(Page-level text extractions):
□ □ □ □

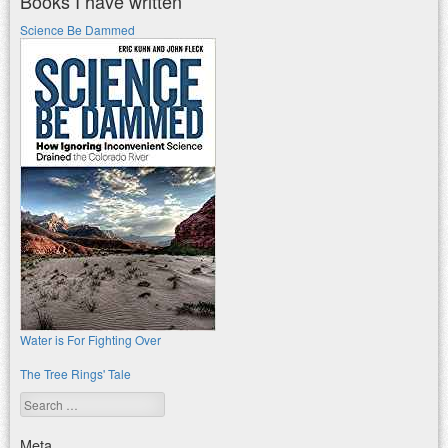
Books I have written
Science Be Dammed
Water is For Fighting Over
The Tree Rings' Tale
Search
Meta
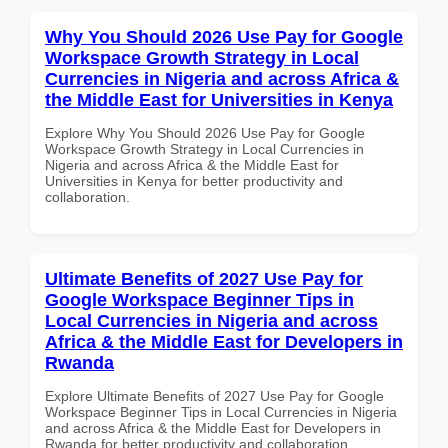
Why You Should 2026 Use Pay for Google
Workspace Growth Strategy in Local
Currencies in Nigeria and across Africa &
the Middle East for Universities in Kenya
Explore Why You Should 2026 Use Pay for Google
Workspace Growth Strategy in Local Currencies in
Nigeria and across Africa & the Middle East for
Universities in Kenya for better productivity and
collaboration.
Ultimate Benefits of 2027 Use Pay for
Google Workspace Beginner Tips in
Local Currencies in Nigeria and across
Africa & the Middle East for Developers in
Rwanda
Explore Ultimate Benefits of 2027 Use Pay for Google
Workspace Beginner Tips in Local Currencies in Nigeria
and across Africa & the Middle East for Developers in
Rwanda for better productivity and collaboration.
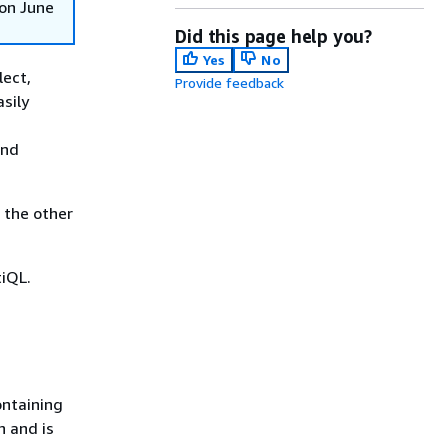
on June
Did this page help you?
Yes
No
lect,
Provide feedback
sily
and
 the other
tiQL.
ontaining
n and is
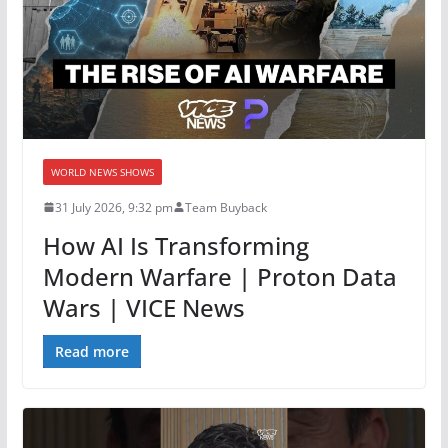
WORLD NEWS SHOWS
31 July 2026, 9:32 pm
Team Buyback
How AI Is Transforming
Modern Warfare | Proton Data
Wars | VICE News
Read more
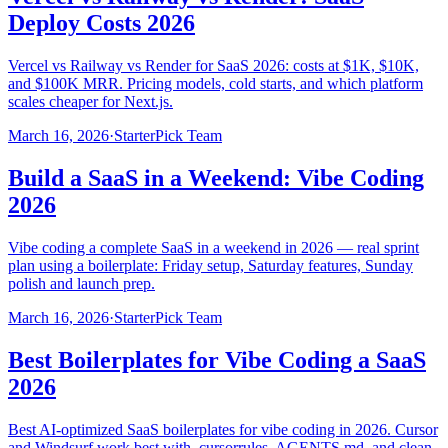
Deploy Costs 2026
Vercel vs Railway vs Render for SaaS 2026: costs at $1K, $10K,
and $100K MRR. Pricing models, cold starts, and which platform
scales cheaper for Next.js.
March 16, 2026
·
StarterPick Team
Build a SaaS in a Weekend: Vibe Coding
2026
Vibe coding a complete SaaS in a weekend in 2026 — real sprint
plan using a boilerplate: Friday setup, Saturday features, Sunday
polish and launch prep.
March 16, 2026
·
StarterPick Team
Best Boilerplates for Vibe Coding a SaaS
2026
Best AI-optimized SaaS boilerplates for vibe coding in 2026. Cursor
and Windsurf work best with .cursorrules, AGENTS.md, and clean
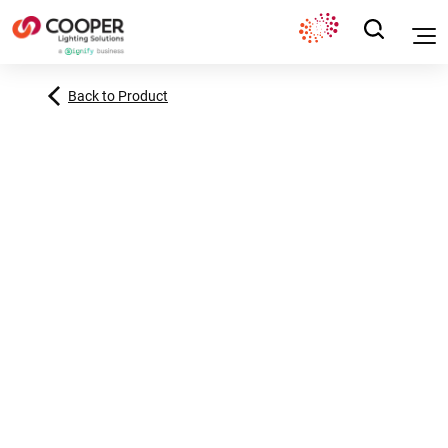
Back to Product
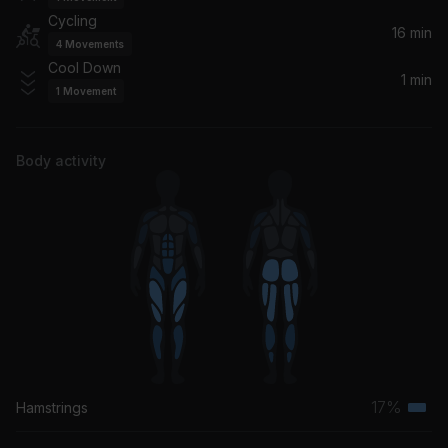
Cycling
16 min
4
Movements
Cool Down
1 min
1
Movement
Body activity
17%
Hamstrings
Terti
musc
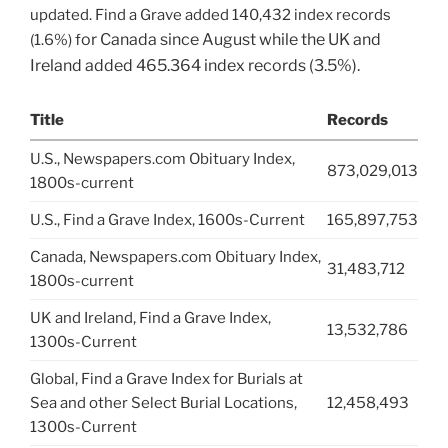
updated. Find a Grave added 140,432 index records
or Canada
since August while the UK and
(1.6%) f
Ireland added 465.364 index records (3.5%).
Title
Records
U.S., Newspapers.com Obituary Index,
873,029,013
1800s-current
U.S., Find a Grave Index, 1600s-Current
165,897,753
Canada, Newspapers.com Obituary Index,
31,483,712
1800s-current
UK and Ireland, Find a Grave Index,
13,532,786
1300s-Current
Global, Find a Grave Index for Burials at
Sea and other Select Burial Locations,
12,458,493
1300s-Current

□ □ □ □

(WHAT THE TASK ASKS): The answer must consist solely of the lines from the first line of the data through the line containing "Nigeria and across Africa & the", inclusive, reproduced exactly and without pictures.

(ANSWER TO THE EXERCISE):
Books I have written
Science Be Dammed
Water is For Fighting Over
The Tree Rings' Tale
Search
Meta
Why You Should 2026 Use Pay for Google
Workspace Growth Strategy in Local
Currencies in Nigeria and across Africa &
the Middle East for Universities in Kenya
Explore Why You Should 2026 Use Pay for Google
Workspace Growth Strategy in Local Currencies in
Nigeria and across Africa & the Middle East for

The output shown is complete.